What is it About the Sea?
Kelsay Correa reflects on the powerful allure of the sea
What is it about the sea? This summer we were holidaying on the north coast of KwaZulu-Natal. It’s not my favourite place to holiday but as I had left it too late to book anywhere else I accepted a generous offer when it came along.
But something sickened me. It was the ostentatious display of greed. Houses as far as one can drive, competing for sea views. Huge mansions squeezed next to one another, all challenging architects’ abilities to ensure every room faces the sea. What is it about the sea?
But here’s the bit that got my back up: most of these houses were empty. Their owners were absent.
These houses, which are likely bigger than the owners’ homes in Jozi — so that the whole family can use it for two and a half weeks a year) are empty for most of the year! In a country that is short of housing. I was beginning to see Julius Malema’s point about land reform…
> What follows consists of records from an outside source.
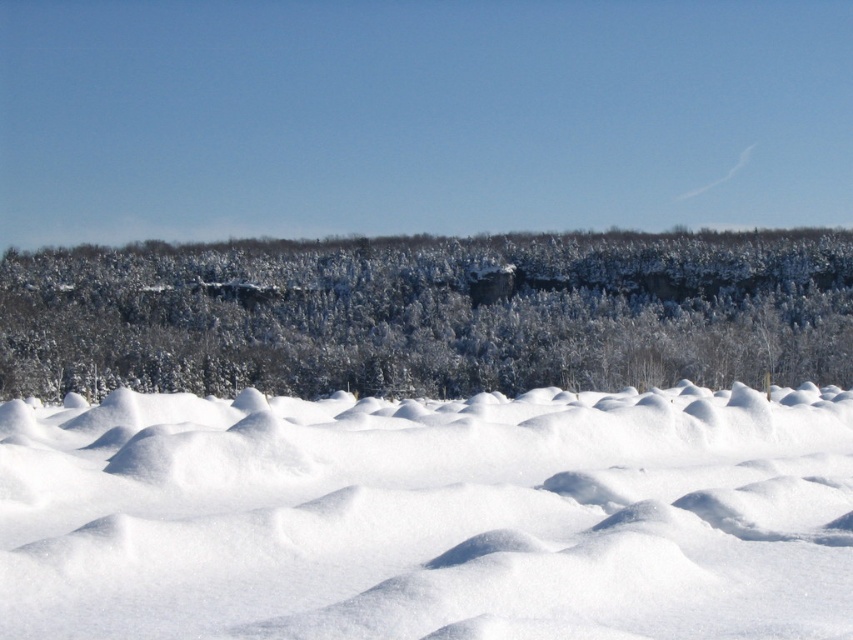 Is white fluffy snow at center below white snow-covered trees at center?

Correct, white fluffy snow at center is located below white snow-covered trees at center.

Between point (834, 497) and point (462, 248), which one is positioned behind?

Point (462, 248)

Is point (90, 541) more distant than point (210, 248)?

No, (90, 541) is closer to viewer.

At what (x,y) coordinates should I click in order to perform the action: click on white fluffy snow at center. Please return your answer as a coordinate pair (x, y). This screenshot has height=640, width=853. Looking at the image, I should click on (428, 516).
At least these residences create employment for the mostly poor inhabitants of the area. But there is an irony in that.
People from simple, at best, homes are paid to wake in the early hours, take public transport and arrive at their places of employment, on time, to keep these houses clean on the off-chance that the owners decide on a whim to visit the sea. So the people who clean and maintain these stately homes spend more time in them than the owners themselves.
What is it about the sea? White privilege is what it is. Yes, yes, I know, these absentee owners worked hard for it…
What is it about the sea? It can’t be about the beaches? There are much better beaches in other parts of the country, and in neighbouring countries. The beaches here are the size of postage stamps and most are not suitable for swimming or long walks. So why the overpopulation then? Because it is the most accessible sea-point to Jozi?
What is it about the sea? Don’t think that I purely bemoan the situation on the KZN coast. There are many places around the world that offer similar refuge to city dwellers. It is the juxtaposition of the socioeconomic context that makes the situation so stark here.
Then there’s the litter on the beaches. I was at the seaside with two “littlies” who refuse to wear shoes, so I was very aware of hazards for small feet. The amount of broken glass around the place was shocking. Presumably those who indulge leave their empties behind, shattered.
Perhaps the locals enjoy it when holidaymakers arrive with their big cars and trailers and behave as if they own place — because they do own the place, in a manner, and certainly behave as if they do.
The two ladies I overheard in the pharmacy didn’t seem to enjoy the holidaymakers. One of them was in a wheelchair and hadn’t been able to find an empty disabled parking bay. I hadn’t seen any other disabled people around.
Indigenous to the area are vervet monkeys. They forage daily for food, struggling more and more as the development of human housing continues unabated.
There’s not much of their natural habitat left but they are considered the pests.
What is it about the sea?
Kelsay Correa is a member of the Southern Cross’ Editorial Advisory Board.